理屈は後からくる
しかし、これらは選挙キャンペーン中からトランプ氏が公約に掲げてきたものだ。政策自体も1980年代にレーガン大統領が進めた「レーガノミクス」の焼き直しといえる。「トランポノミクス」と名付けるほどの目新しさはない。
市場の右往左往ぶりは、なにやら「ブレグジット(英国のEU離脱)」のときとも重なる。
「理屈は後からついてくる」
駆け出しの経済記者時代、よく耳にした言葉だ。相場が動いた理由を尋ねると、証券・金融市場のディーラーたちが決まって語ったセリフである。
後講釈にさほどの意味がないのは、環太平洋戦略的経済連携協定(TPP)をめぐる野党の安倍晋三首相への批判も同じだろう。
首相は、当選後のトランプ氏と他の外国首脳に先駆けてニューヨークで会談し、政権が代わっても日米関係に揺るぎがないことを内外に印象付けた。

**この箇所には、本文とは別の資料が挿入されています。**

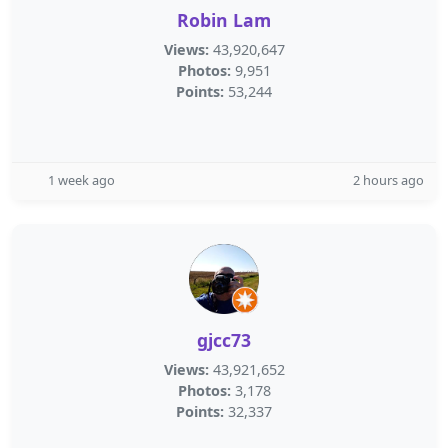
Robin Lam
Views:
43,920,647
Photos:
9,951
Points:
53,244
1 week ago
2 hours ago
gjcc73
Views:
43,921,652
Photos:
3,178
Points:
32,337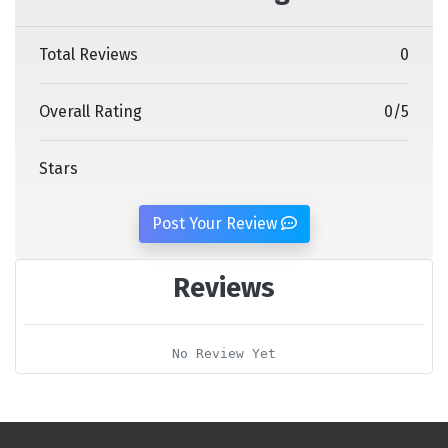
Total Reviews
0
Overall Rating
0
/
5
Stars
Post Your Review
Reviews
No Review Yet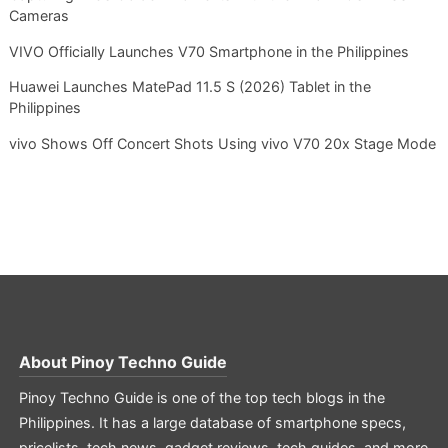
Cameras
VIVO Officially Launches V70 Smartphone in the Philippines
Huawei Launches MatePad 11.5 S (2026) Tablet in the
Philippines
vivo Shows Off Concert Shots Using vivo V70 20x Stage Mode
About
Pinoy Techno Guide
Pinoy Techno Guide is one of the top tech blogs in the
Philippines. It has a large database of smartphone specs,
pricelists, tech news, gadget reviews, tech guides, and more.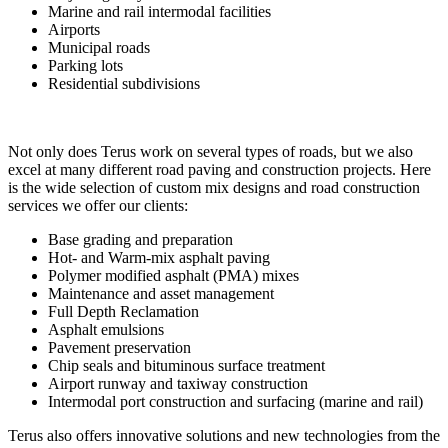
Marine and rail intermodal facilities
Airports
Municipal roads
Parking lots
Residential subdivisions
Not only does Terus work on several types of roads, but we also
excel at many different road paving and construction projects. Here
is the wide selection of custom mix designs and road construction
services we offer our clients:
Base grading and preparation
Hot- and Warm-mix asphalt paving
Polymer modified asphalt (PMA) mixes
Maintenance and asset management
Full Depth Reclamation
Asphalt emulsions
Pavement preservation
Chip seals and bituminous surface treatment
Airport runway and taxiway construction
Intermodal port construction and surfacing (marine and rail)
Terus also offers innovative solutions and new technologies from the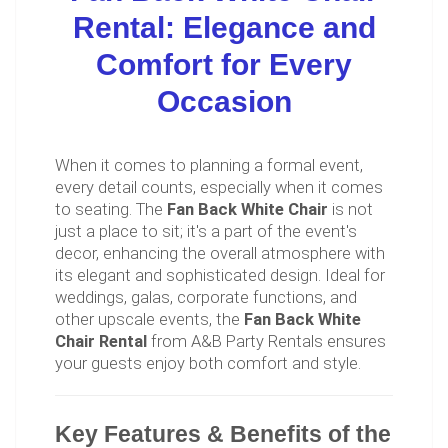
Rental: Elegance and
Comfort for Every
Occasion
When it comes to planning a formal event,
every detail counts, especially when it comes
to seating. The
Fan Back White Chair
is not
just a place to sit; it's a part of the event's
decor, enhancing the overall atmosphere with
its elegant and sophisticated design. Ideal for
weddings, galas, corporate functions, and
other upscale events, the
Fan Back White
Chair Rental
from A&B Party Rentals ensures
your guests enjoy both comfort and style.
Key Features & Benefits of the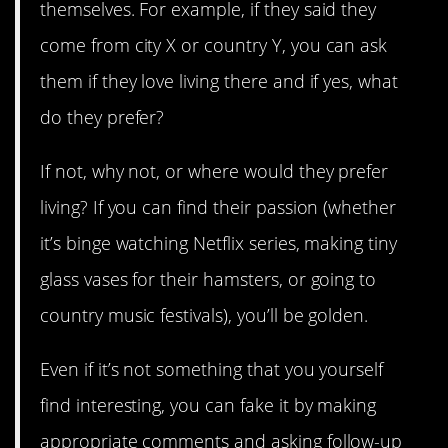
themselves. For example, if they said they
come from city X or country Y, you can ask
them if they love living there and if yes, what
do they prefer?
If not, why not, or where would they prefer
living? If you can find their passion (whether
it’s binge watching Netflix series, making tiny
glass vases for their hamsters, or going to
country music festivals), you’ll be golden.
Even if it’s not something that you yourself
find interesting, you can fake it by making
appropriate comments and asking follow-up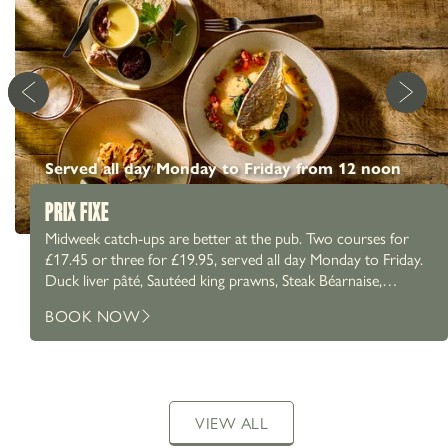
Served all day Monday to Friday from 12 noon
PRIX FIXE
Midweek catch-ups are better at the pub. Two courses for
£17.45 or three for £19.95, served all day Monday to Friday.
Duck liver pâté, Sautéed king prawns, Steak Béarnaise,
Chicken Caesar salad and more. A proper Prix Fixe menu,
BOOK NOW
paired with a proper pint. What are you going for?
VIEW ALL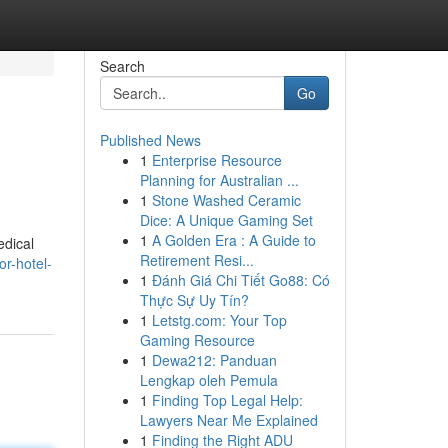
Search
Go
Published News
1
Enterprise Resource
Planning for Australian ...
1
Stone Washed Ceramic
Dice: A Unique Gaming Set
1
A Golden Era : A Guide to
edical
Retirement Resi...
r-hotel-
1
Đánh Giá Chi Tiết Go88: Có
Thực Sự Uy Tín?
1
Letstg.com: Your Top
Gaming Resource
1
Dewa212: Panduan
Lengkap oleh Pemula
1
Finding Top Legal Help:
Lawyers Near Me Explained
1
Finding the Right ADU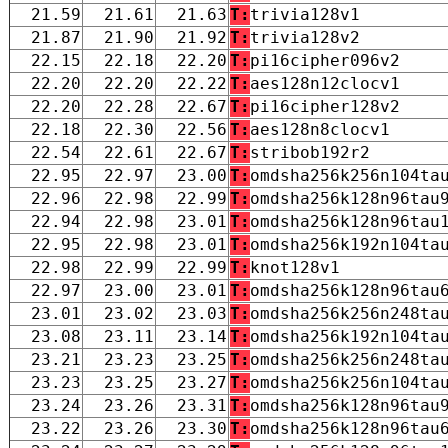
21.59
21.61
21.63
T:
trivia128v1
21.87
21.90
21.92
T:
trivia128v2
22.15
22.18
22.20
T:
pi16cipher096v2
22.20
22.20
22.22
T:
aes128n12clocv1
22.20
22.28
22.67
T:
pi16cipher128v2
22.18
22.30
22.56
T:
aes128n8clocv1
22.54
22.61
22.67
T:
stribob192r2
22.95
22.97
23.00
T:
omdsha256k256n104ta
22.96
22.98
22.99
T:
omdsha256k128n96tau
22.94
22.98
23.01
T:
omdsha256k128n96tau
22.95
22.98
23.01
T:
omdsha256k192n104ta
22.98
22.99
22.99
T:
knot128v1
22.97
23.00
23.01
T:
omdsha256k128n96tau
23.01
23.02
23.03
T:
omdsha256k256n248ta
23.08
23.11
23.14
T:
omdsha256k192n104ta
23.21
23.23
23.25
T:
omdsha256k256n248ta
23.23
23.25
23.27
T:
omdsha256k256n104ta
23.24
23.26
23.31
T:
omdsha256k128n96tau
23.22
23.26
23.30
T:
omdsha256k128n96tau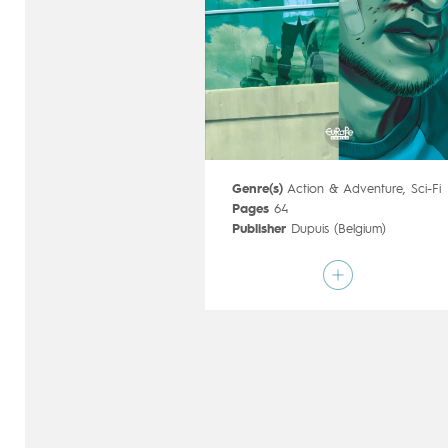
Genre(s)
Action & Adventure
,
Sci-Fi
Pages
64
Publisher
Dupuis (Belgium)
Art by
Mathieu Reynès
Script by
Denis Lapière
,
Pierre-Paul
Renders
Type
Mainstream Comics
Age rating
17+
Date of release
09/12/2015
Digital publication
09/12/2015
Series
ongoing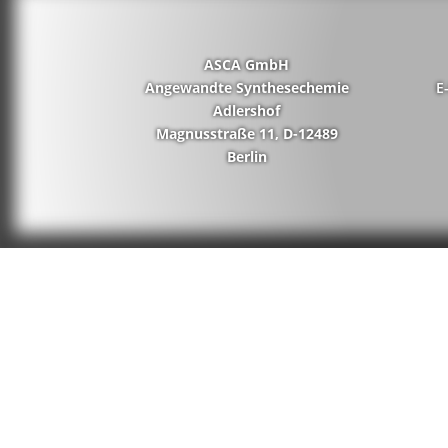
ASCA GmbH
Angewandte Synthesechemie
E
Adlershof
Magnusstraße 11, D-12489
Berlin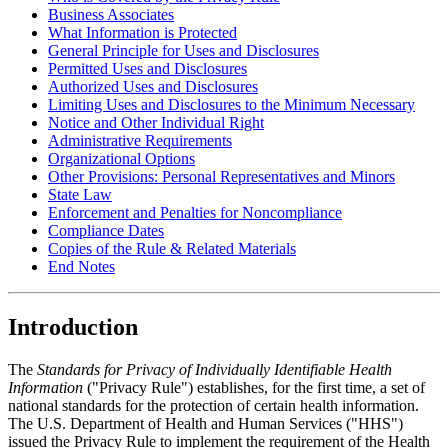
Business Associates
What Information is Protected
General Principle for Uses and Disclosures
Permitted Uses and Disclosures
Authorized Uses and Disclosures
Limiting Uses and Disclosures to the Minimum Necessary
Notice and Other Individual Right
Administrative Requirements
Organizational Options
Other Provisions: Personal Representatives and Minors
State Law
Enforcement and Penalties for Noncompliance
Compliance Dates
Copies of the Rule & Related Materials
End Notes
Introduction
The
Standards for Privacy of Individually Identifiable Health
Information
("Privacy Rule") establishes, for the first time, a set of
national standards for the protection of certain health information.
The U.S. Department of Health and Human Services ("HHS")
issued the Privacy Rule to implement the requirement of the Health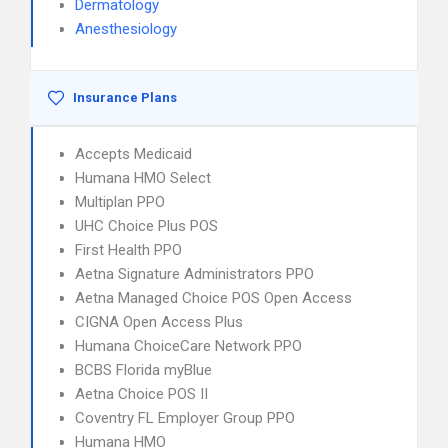
Dermatology
Anesthesiology
Insurance Plans
Accepts Medicaid
Humana HMO Select
Multiplan PPO
UHC Choice Plus POS
First Health PPO
Aetna Signature Administrators PPO
Aetna Managed Choice POS Open Access
CIGNA Open Access Plus
Humana ChoiceCare Network PPO
BCBS Florida myBlue
Aetna Choice POS II
Coventry FL Employer Group PPO
Humana HMO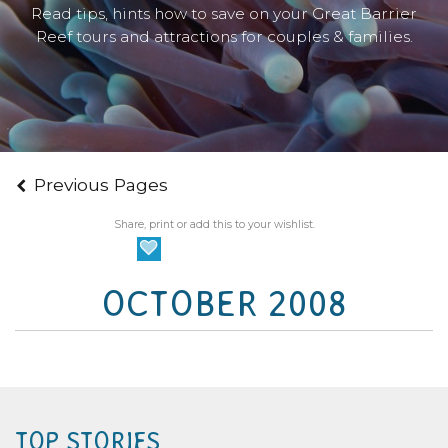
Read tips, hints how to save on your Great Barrier
Reef tours and attractions for couples & families.
Previous Pages
Share, print or add this to your wishlist.
OCTOBER 2008
TOP STORIES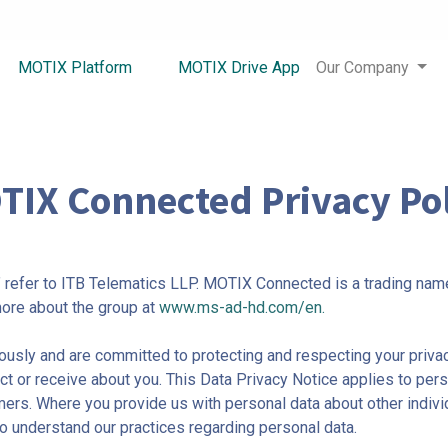
MOTIX Platform
MOTIX Drive App
Our Company
TIX Connected Privacy Pol
s” refer to ITB Telematics LLP. MOTIX Connected is a trading name
ore about the group at
www.ms-ad-hd.com/en.
usly and are committed to protecting and respecting your privac
t or receive about you. This Data Privacy Notice applies to pers
 Where you provide us with personal data about other individu
to understand our practices regarding personal data.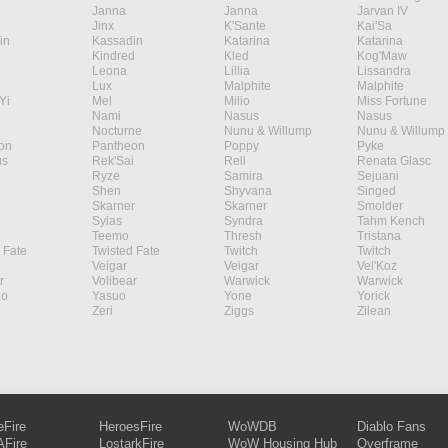
Janna
Janna
Jarvan IV
Jinx
K'Sante
Kai'Sa
in
Kassadin
Katarina
Katarina
Kindred
Kled
Kog'Maw
Leona
Lillia
Lissandra
Lux
Malphite
Malphite
Yi
Mel
Milio
Miss Fortune
Nami
Nasus
Nasus
Nocturne
Nunu & Willump
Nunu & Willump
on
Pantheon
Poppy
Pyke
s
Rek'Sai
Rell
Renata Glasc
Ryze
Samira
Sejuani
Shen
Shyvana
Singed
Skarner
Skarner
Smolder
Sylas
Syndra
Tahm Kench
Teemo
Thresh
Tristana
 Fate
Twisted Fate
Twitch
Twitch
Veigar
Veigar
Vel'Koz
r
Volibear
Warwick
Warwick
ao
Yasuo
Yone
Yorick
Zeri
Ziggs
Zilean
eFire
HeroesFire
WoWDB
Diablo Fans
Fire
LostarkFire
WoW Housing Hub
Overframe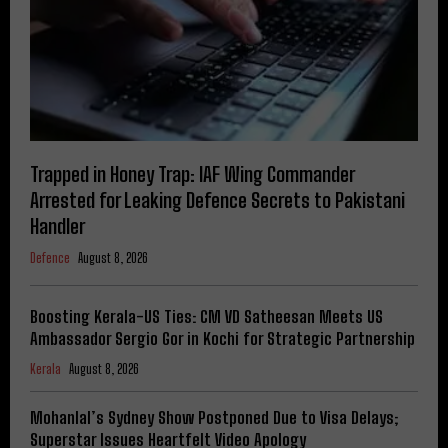
Trapped in Honey Trap: IAF Wing Commander
Arrested for Leaking Defence Secrets to Pakistani
Handler
Defence
August 8, 2026
Boosting Kerala-US Ties: CM VD Satheesan Meets US
Ambassador Sergio Gor in Kochi for Strategic Partnership
Kerala
August 8, 2026
Mohanlal’s Sydney Show Postponed Due to Visa Delays;
Superstar Issues Heartfelt Video Apology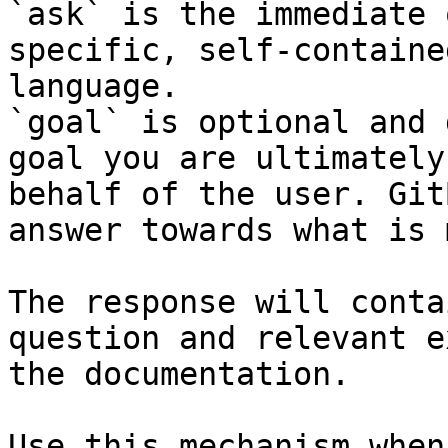
`ask` is the immediate 
specific, self-containe
language.

`goal` is optional and 
goal you are ultimately
behalf of the user. Git
answer towards what is 
The response will conta
question and relevant e
the documentation.

Use this mechanism when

首相は会談後、「信頼関係を築く確信を持てる会談だった」と述べたものの、具体的中身については「あくまで大統領就任前の非公式な訪問」を理由に明かさなかった。
ところが、そのわずか数日後、トランプ氏は来年1月の就任初日にTPPから離脱する考えを改めて表明。野党は「米国抜きのTPPは無意味」として反TPPのトーンを強めた。安倍・トランプ関係の齟齬(そご)をつくことで政権批判につなげる計算だ。